According to media theorist Douglas Rushkoff, these tech titans are already plotting their great escape—Mars, baby. Because nothing screams “I give up on society” like fleeing 140 million miles away in a platinum rocket.
Move over, Matt Damon. There’s a new cast of marooned millionaires in town. In this low-budget reboot, Elon tries to grow potatoes in dehydrated Tesla marketing brochures, Jeff argues with Alexa over oxygen rations, and Mark Zuckerberg builds a virtual Martian town where your avatar has no legs and no friends.
Unfortunately for them, Mars isn’t exactly an all-inclusive resort. It’s cold, dusty, and has a mood swing problem (also known as planet-wide dust storms).

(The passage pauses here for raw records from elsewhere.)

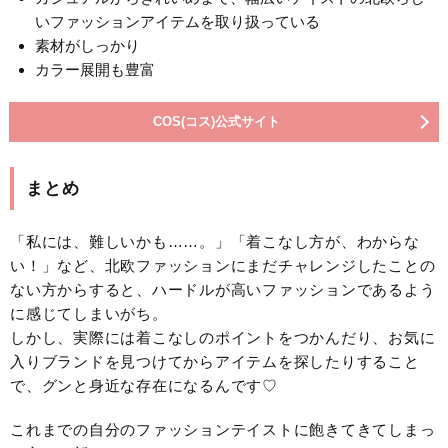
いファッションアイテムを取り扱っている
素材がしっかり
カラー展開も豊富
COS(コス)公式サイト
まとめ
「私には、難しいかも……。」「着こなし方が、わからな
い！」など、北欧ファッションにまだチャレンジしたことの
ない方からすると、ハードルが高いファッションであるよう
に感じてしまいがち。
しかし、実際には着こなしのポイントをつかんだり、お気に
入りブランドを見つけてからアイテムを探したりすること
で、グンと身近な存在になるんです♡
これまでの自分のファッションテイストに飽きてきてしまっ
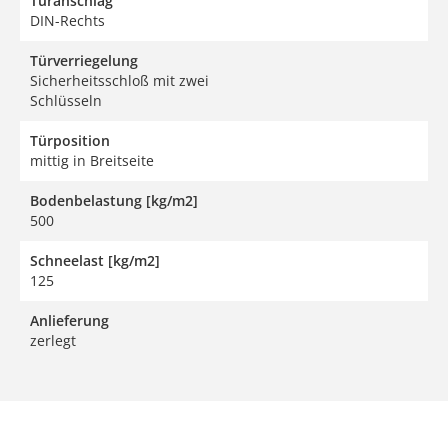
Türanschlag
DIN-Rechts
Türverriegelung
Sicherheitsschloß mit zwei
Schlüsseln
Türposition
mittig in Breitseite
Bodenbelastung [kg/m2]
500
Schneelast [kg/m2]
125
Anlieferung
zerlegt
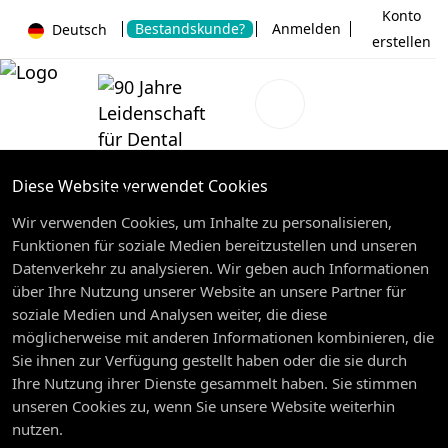
Konto
Bestandskunde?
Anmelden
Deutsch
erstellen
Diese Website verwendet Cookies
Wir verwenden Cookies, um Inhalte zu personalisieren,
Funktionen für soziale Medien bereitzustellen und unseren
Datenverkehr zu analysieren. Wir geben auch Informationen
über Ihre Nutzung unserer Website an unsere Partner für
soziale Medien und Analysen weiter, die diese
möglicherweise mit anderen Informationen kombinieren, die
Sie ihnen zur Verfügung gestellt haben oder die sie durch
Ihre Nutzung ihrer Dienste gesammelt haben. Sie stimmen
unseren Cookies zu, wenn Sie unsere Website weiterhin
nutzen.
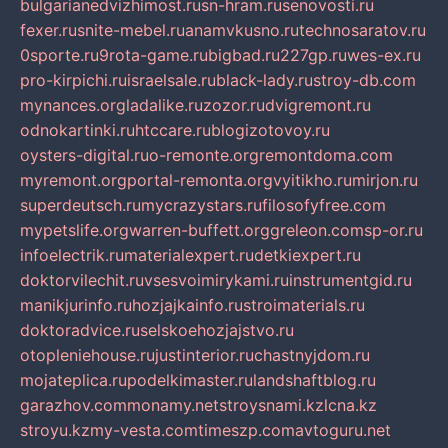
bulgarianedvizhimost.ru
sn-hram.ru
senovosti.ru
fexer.ru
snite-mebel.ru
anamvkusno.ru
technosaratov.ru
0sporte.ru
9rota-game.ru
bigbad.ru
227gp.ru
wes-ex.ru
pro-kirpichi.ru
israelsale.ru
black-lady.ru
stroy-db.com
mynances.org
ladalike.ru
zozor.ru
dvigremont.ru
odnokartinki.ru
htccare.ru
blogizotovoy.ru
oysters-digital.ru
o-remonte.org
remontdoma.com
myremont.org
portal-remonta.org
vyitikho.ru
mirjon.ru
superdeutsch.ru
mycrazystars.ru
filosofyfree.com
mypetslife.org
warren-buffett.org
greleon.com
sp-or.ru
infoelectrik.ru
materialexpert.ru
detkiexpert.ru
doktorvilechit.ru
vsesvoimirykami.ru
instrumentgid.ru
manikjurinfo.ru
hozjajkainfo.ru
stroimaterials.ru
doktoradvice.ru
selskoehozjajstvo.ru
otopleniehouse.ru
justinterior.ru
chastnyjdom.ru
mojateplica.ru
podelkimaster.ru
landshaftblog.ru
garazhov.com
monamy.net
stroysnami.kz
lcna.kz
stroyu.kz
my-vesta.com
timeszp.com
avtoguru.net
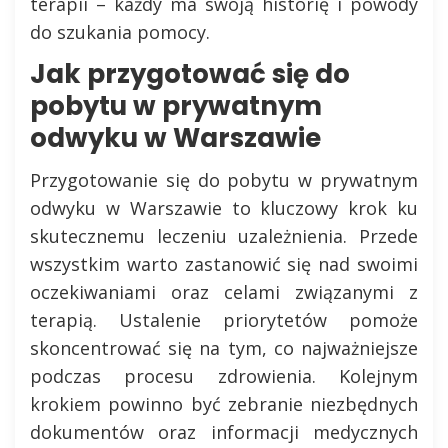
terapii – każdy ma swoją historię i powody
do szukania pomocy.
Jak przygotować się do
pobytu w prywatnym
odwyku w Warszawie
Przygotowanie się do pobytu w prywatnym
odwyku w Warszawie to kluczowy krok ku
skutecznemu leczeniu uzależnienia. Przede
wszystkim warto zastanowić się nad swoimi
oczekiwaniami oraz celami związanymi z
terapią. Ustalenie priorytetów pomoże
skoncentrować się na tym, co najważniejsze
podczas procesu zdrowienia. Kolejnym
krokiem powinno być zebranie niezbędnych
dokumentów oraz informacji medycznych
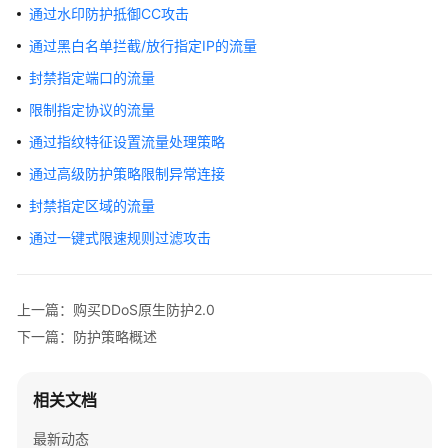
介
通过水印防护抵御CC攻击
绍
通过黑白名单拦截/放行指定IP的流量
计
封禁指定端口的流量
费
限制指定协议的流量
说
通过指纹特征设置流量处理策略
明
通过高级防护策略限制异常连接
快
封禁指定区域的流量
速
入
通过一键式限速规则过滤攻击
门
用
上一篇：购买DDoS原生防护2.0
户
下一篇：防护策略概述
指
南
相关文档
DDoS
原
最新动态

And unlike in Silicon Valley, no amount of disruption will get you a decent espresso up there.
Forget bunkers in New Zealand. These guys are dreaming bigger. Or maybe just redder.
Let’s talk about the man whose skin tone has never once encountered a UV ray: Mark Zuckerberg. If the poor man (/s) looks like Queen Elizabeth I while surfing in Hawaii, we can only wonder what he will need to do to protect his skin in a planet with no ozone layer.
Forget sunscreen—Zuck would need a custom-built UV-resistant exosuit, SPF 5,000 minimum, and a backup face just in case. And if he thinks the internet trolls are harsh now, wait until he hears what the Martian rocks have to say.
Also, can we pause to appreciate the irony of a man obsessed with virtual worlds landing in a place where reality is 100% offline and 100% trying to kill you?
Jeff Bezos: Prime Delivery, Dust Included
Bezos, meanwhile, is probably drafting blueprints for Amazon Mars as we speak. One-hour delivery? Try one-sol shipping, assuming your drone doesn’t get swallowed by a dust devil or frozen mid-air.
And his shiny dome? On Earth, it gleams. On Mars, it becomes a literal beacon for cosmic radiation. Give it a few months and we’ll be able to spot Jeff from Earth using backyard binoculars.
Elon Musk: Our Martian Overlord in Waiting
Elon, of course, has been planning his Mars migration since before Tesla had doors that worked. SpaceX isn’t just a passion project, it’s his escape hatch. He’s betting big on Martian real estate and has probably already trademarked “Muskopolis.”
His plan? A self-sustaining city where AI babysits toddlers and flamethrowers double as kitchen tools. But the real kicker is this: the man who can’t even keep X from imploding thinks he can run a planet that makes Antarctica look like Malibu.
And if you thought his Wi-Fi was spotty on Earth, wait until he tries to livestream from Olympus Mons.
No Staff, No Sushi, No Oxygen – The Ultimate Rich Guy Problem
What all three of them will realize—somewhere around day five of freeze-dried kale—is that life without Earth isn’t glamorous. There’s no one to hand you a towel. No sushi. No perfectly frothed cappuccino. Just red dust, bad signal, and a growing suspicion that your billionaire buddies might not be great roommates.
Imagine Elon trying to mediate a dispute between Jeff and Mark over who gets the only functioning toilet in the habitat dome. Spoiler: nobody wins.
Here’s a wild idea, fellas: instead of preparing to abandon the rest of us, maybe use that genius, funding, and tech obsession to fix what’s still fixable? Oxygen is free here. The beaches are sandy and wet. And best of all, you don’t have to wear a helmet to walk to the store.
Live Long and Don’t Prosper on Mars
Look, we get it. Power makes people do strange things. Like colonize a dead rock instead of supporting the society that made you rich enough to do it. But while the rest of us patch roofs, plant tomatoes, and try to keep things running, the richest minds on the planet are playing interplanetary Monopoly.
And if it doesn’t work out? Don’t worry. We’ll still be here. Fixing things. One compost bin and solar panel at a time.